Provided data section start

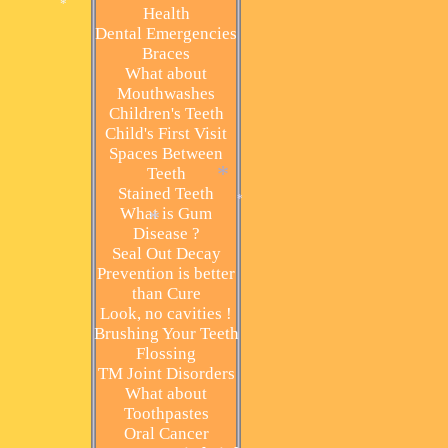
Health
Dental Emergencies
*
Braces
What about
Mouthwashes
Children's Teeth
Child's First Visit
Spaces Between
Teeth
Stained Teeth
*
What is Gum
Disease ?
*
Seal Out Decay
*
Prevention is better
than Cure
Look, no cavities !
Brushing Your Teeth
Flossing
TM Joint Disorders
What about
Toothpastes
Oral Cancer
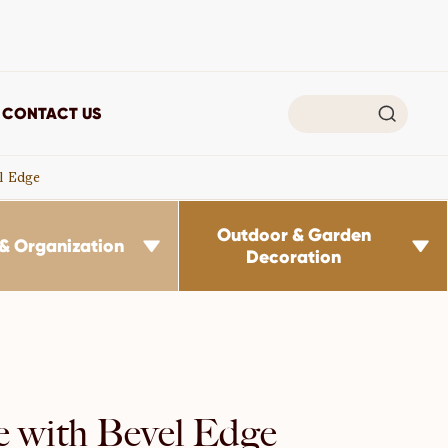

CONTACT US
l Edge
Outdoor & Garden
& Organization


Decoration
e with Bevel Edge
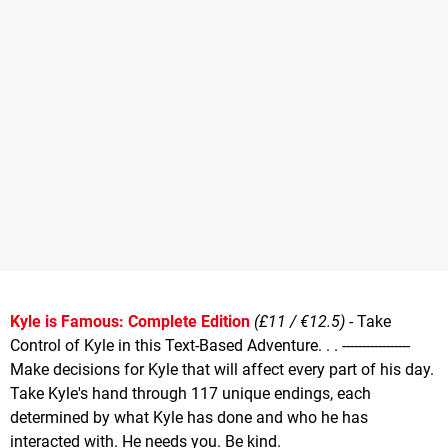
Kyle is Famous: Complete Edition
(£11 / €12.5)
- Take
Control of Kyle in this Text-Based Adventure. . . -----------------
Make decisions for Kyle that will affect every part of his day.
Take Kyle's hand through 117 unique endings, each
determined by what Kyle has done and who he has
interacted with. He needs you. Be kind.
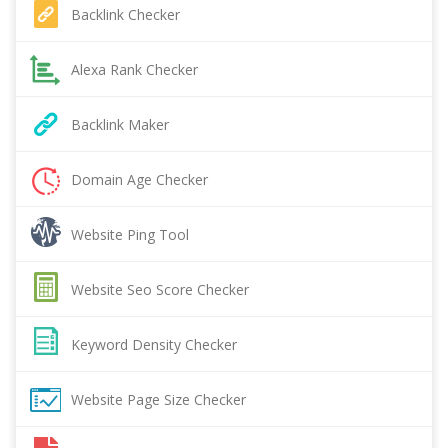
Backlink Checker
Alexa Rank Checker
Backlink Maker
Domain Age Checker
Website Ping Tool
Website Seo Score Checker
Keyword Density Checker
Website Page Size Checker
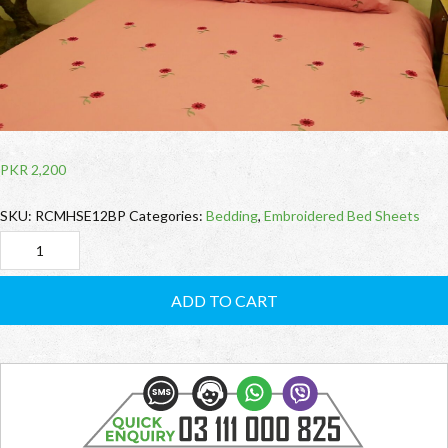
PKR
2,200
SKU:
RCMHSE12BP
Categories:
Bedding
,
Embroidered Bed Sheets
RCMHSE12BP
Embroidered
ADD TO CART
BedSheet
quantity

Provided data section end

> _Task prompt_:
In the entries above, find every line with the word "Website" and list it.

> _Exercise answer_:
Website Ping Tool
Website Seo Score Checker
Website Page Size Checker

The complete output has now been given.